▼▼▼

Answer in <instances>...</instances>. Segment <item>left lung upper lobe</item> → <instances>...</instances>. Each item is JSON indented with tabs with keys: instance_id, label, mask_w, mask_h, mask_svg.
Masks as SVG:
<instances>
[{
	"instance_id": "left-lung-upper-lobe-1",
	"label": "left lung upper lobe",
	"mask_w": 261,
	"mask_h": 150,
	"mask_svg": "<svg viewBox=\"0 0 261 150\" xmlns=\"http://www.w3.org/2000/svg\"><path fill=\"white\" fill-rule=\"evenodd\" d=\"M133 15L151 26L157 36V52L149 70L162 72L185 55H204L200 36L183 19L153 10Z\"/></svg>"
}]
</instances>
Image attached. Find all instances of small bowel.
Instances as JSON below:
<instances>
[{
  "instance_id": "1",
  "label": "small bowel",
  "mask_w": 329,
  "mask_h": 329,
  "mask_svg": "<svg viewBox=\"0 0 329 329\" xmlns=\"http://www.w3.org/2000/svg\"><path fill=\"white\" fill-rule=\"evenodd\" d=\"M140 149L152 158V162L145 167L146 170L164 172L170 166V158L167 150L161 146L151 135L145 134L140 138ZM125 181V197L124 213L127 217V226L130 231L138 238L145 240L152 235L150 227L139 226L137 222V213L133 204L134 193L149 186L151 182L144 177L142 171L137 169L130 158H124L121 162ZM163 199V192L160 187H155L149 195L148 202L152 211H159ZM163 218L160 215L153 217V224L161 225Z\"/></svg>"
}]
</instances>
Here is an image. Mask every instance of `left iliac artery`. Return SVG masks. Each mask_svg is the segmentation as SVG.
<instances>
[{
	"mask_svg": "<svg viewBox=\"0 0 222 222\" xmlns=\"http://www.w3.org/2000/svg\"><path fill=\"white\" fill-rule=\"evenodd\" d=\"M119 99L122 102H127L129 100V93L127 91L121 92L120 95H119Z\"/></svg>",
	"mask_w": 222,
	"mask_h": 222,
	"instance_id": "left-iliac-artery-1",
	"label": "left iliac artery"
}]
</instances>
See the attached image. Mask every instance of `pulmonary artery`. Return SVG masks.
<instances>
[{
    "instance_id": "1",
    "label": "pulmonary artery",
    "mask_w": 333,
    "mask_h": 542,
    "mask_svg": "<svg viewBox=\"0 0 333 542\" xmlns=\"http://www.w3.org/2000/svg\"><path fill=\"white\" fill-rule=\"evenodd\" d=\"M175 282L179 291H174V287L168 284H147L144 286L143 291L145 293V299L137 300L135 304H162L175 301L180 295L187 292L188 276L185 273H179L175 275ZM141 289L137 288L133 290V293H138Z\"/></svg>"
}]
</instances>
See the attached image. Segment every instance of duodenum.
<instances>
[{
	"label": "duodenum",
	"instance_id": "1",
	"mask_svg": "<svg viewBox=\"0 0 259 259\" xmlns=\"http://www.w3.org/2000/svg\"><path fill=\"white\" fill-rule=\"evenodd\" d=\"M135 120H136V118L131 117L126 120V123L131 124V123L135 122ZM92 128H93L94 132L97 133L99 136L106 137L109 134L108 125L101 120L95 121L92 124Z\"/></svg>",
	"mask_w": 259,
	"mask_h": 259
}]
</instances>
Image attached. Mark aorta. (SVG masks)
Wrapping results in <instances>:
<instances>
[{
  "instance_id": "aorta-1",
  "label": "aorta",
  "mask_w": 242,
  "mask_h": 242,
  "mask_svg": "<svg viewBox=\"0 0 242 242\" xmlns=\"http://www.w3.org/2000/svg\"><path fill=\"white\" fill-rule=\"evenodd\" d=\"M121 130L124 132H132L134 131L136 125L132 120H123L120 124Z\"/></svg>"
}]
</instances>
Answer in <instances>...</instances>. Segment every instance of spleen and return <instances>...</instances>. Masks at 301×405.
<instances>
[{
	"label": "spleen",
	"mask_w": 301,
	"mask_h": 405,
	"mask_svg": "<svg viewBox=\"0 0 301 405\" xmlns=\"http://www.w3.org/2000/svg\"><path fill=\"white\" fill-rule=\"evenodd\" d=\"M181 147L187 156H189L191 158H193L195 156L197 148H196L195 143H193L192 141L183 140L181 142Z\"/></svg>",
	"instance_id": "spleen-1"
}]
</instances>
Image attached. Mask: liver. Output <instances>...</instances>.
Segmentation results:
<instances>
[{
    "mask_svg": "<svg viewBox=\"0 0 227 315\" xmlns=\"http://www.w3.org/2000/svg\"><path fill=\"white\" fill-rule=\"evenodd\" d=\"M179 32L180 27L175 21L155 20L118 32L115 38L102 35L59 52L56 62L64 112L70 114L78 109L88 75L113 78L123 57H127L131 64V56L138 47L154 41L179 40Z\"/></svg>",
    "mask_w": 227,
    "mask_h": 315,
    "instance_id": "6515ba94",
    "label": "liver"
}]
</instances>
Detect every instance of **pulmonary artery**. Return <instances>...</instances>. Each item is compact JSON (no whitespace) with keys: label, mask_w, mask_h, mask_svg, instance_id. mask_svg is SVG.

▲▲▲

- **WORK INSTRUCTIONS**
Your task is to retype the records precisely as they stand.

- **PROBLEM SOLUTION**
Answer in <instances>...</instances>. Segment <item>left lung upper lobe</item> → <instances>...</instances>. Each item is JSON indented with tabs with keys: instance_id, label, mask_w, mask_h, mask_svg.
Masks as SVG:
<instances>
[{
	"instance_id": "left-lung-upper-lobe-1",
	"label": "left lung upper lobe",
	"mask_w": 261,
	"mask_h": 150,
	"mask_svg": "<svg viewBox=\"0 0 261 150\" xmlns=\"http://www.w3.org/2000/svg\"><path fill=\"white\" fill-rule=\"evenodd\" d=\"M133 15L151 26L157 36V52L149 70L162 72L185 55H204L200 36L183 19L153 10Z\"/></svg>"
}]
</instances>
Image attached. Find all instances of small bowel.
Instances as JSON below:
<instances>
[{
  "instance_id": "1",
  "label": "small bowel",
  "mask_w": 329,
  "mask_h": 329,
  "mask_svg": "<svg viewBox=\"0 0 329 329\" xmlns=\"http://www.w3.org/2000/svg\"><path fill=\"white\" fill-rule=\"evenodd\" d=\"M140 149L152 158V162L145 167L146 170L164 172L170 166V158L167 150L161 146L151 135L145 134L140 138ZM125 181V197L124 213L127 217V226L130 231L138 238L145 240L152 235L150 227L139 226L137 222V213L133 204L134 193L149 186L151 182L144 177L142 171L137 169L130 158H124L121 162ZM163 199V192L160 187H155L149 195L148 202L152 211H159ZM163 218L160 215L153 217V224L161 225Z\"/></svg>"
}]
</instances>
Here is an image. Mask every instance of `left iliac artery`. Return SVG masks. Each mask_svg is the segmentation as SVG.
<instances>
[{
	"mask_svg": "<svg viewBox=\"0 0 222 222\" xmlns=\"http://www.w3.org/2000/svg\"><path fill=\"white\" fill-rule=\"evenodd\" d=\"M119 99L122 102H127L129 100V93L127 91L121 92L120 95H119Z\"/></svg>",
	"mask_w": 222,
	"mask_h": 222,
	"instance_id": "left-iliac-artery-1",
	"label": "left iliac artery"
}]
</instances>
See the attached image. Mask every instance of `pulmonary artery`. Return SVG masks.
<instances>
[{
    "instance_id": "1",
    "label": "pulmonary artery",
    "mask_w": 333,
    "mask_h": 542,
    "mask_svg": "<svg viewBox=\"0 0 333 542\" xmlns=\"http://www.w3.org/2000/svg\"><path fill=\"white\" fill-rule=\"evenodd\" d=\"M175 282L179 291H174V287L168 284H147L144 286L143 291L145 293V299L137 300L135 304H162L175 301L180 295L187 292L188 276L185 273H179L175 275ZM141 289L137 288L133 290V293H138Z\"/></svg>"
}]
</instances>
See the attached image. Segment every instance of duodenum.
<instances>
[{
	"label": "duodenum",
	"instance_id": "1",
	"mask_svg": "<svg viewBox=\"0 0 259 259\" xmlns=\"http://www.w3.org/2000/svg\"><path fill=\"white\" fill-rule=\"evenodd\" d=\"M135 120H136V118L131 117L126 120V123L131 124V123L135 122ZM92 128H93L94 132L97 133L99 136L106 137L109 134L108 125L101 120L95 121L92 124Z\"/></svg>",
	"mask_w": 259,
	"mask_h": 259
}]
</instances>
Image attached. Mark aorta. (SVG masks)
Wrapping results in <instances>:
<instances>
[{
  "instance_id": "aorta-1",
  "label": "aorta",
  "mask_w": 242,
  "mask_h": 242,
  "mask_svg": "<svg viewBox=\"0 0 242 242\" xmlns=\"http://www.w3.org/2000/svg\"><path fill=\"white\" fill-rule=\"evenodd\" d=\"M121 130L124 132H132L134 131L136 125L132 120H123L120 124Z\"/></svg>"
}]
</instances>
Answer in <instances>...</instances>. Segment every instance of spleen and return <instances>...</instances>. Masks at 301×405.
<instances>
[{
	"label": "spleen",
	"mask_w": 301,
	"mask_h": 405,
	"mask_svg": "<svg viewBox=\"0 0 301 405\" xmlns=\"http://www.w3.org/2000/svg\"><path fill=\"white\" fill-rule=\"evenodd\" d=\"M181 147L187 156H189L191 158H193L195 156L197 148H196L195 143H193L192 141L183 140L181 142Z\"/></svg>",
	"instance_id": "spleen-1"
}]
</instances>
Image attached. Mask: liver. Output <instances>...</instances>.
Segmentation results:
<instances>
[{
    "mask_svg": "<svg viewBox=\"0 0 227 315\" xmlns=\"http://www.w3.org/2000/svg\"><path fill=\"white\" fill-rule=\"evenodd\" d=\"M179 32L180 27L175 21L155 20L118 32L115 38L102 35L59 52L56 62L64 112L70 114L78 109L88 75L113 78L123 57H127L131 64V56L138 47L154 41L179 40Z\"/></svg>",
    "mask_w": 227,
    "mask_h": 315,
    "instance_id": "6515ba94",
    "label": "liver"
}]
</instances>
Detect every instance of **pulmonary artery**. Return <instances>...</instances>. Each item is compact JSON (no whitespace) with keys: label, mask_w, mask_h, mask_svg, instance_id. mask_svg is SVG.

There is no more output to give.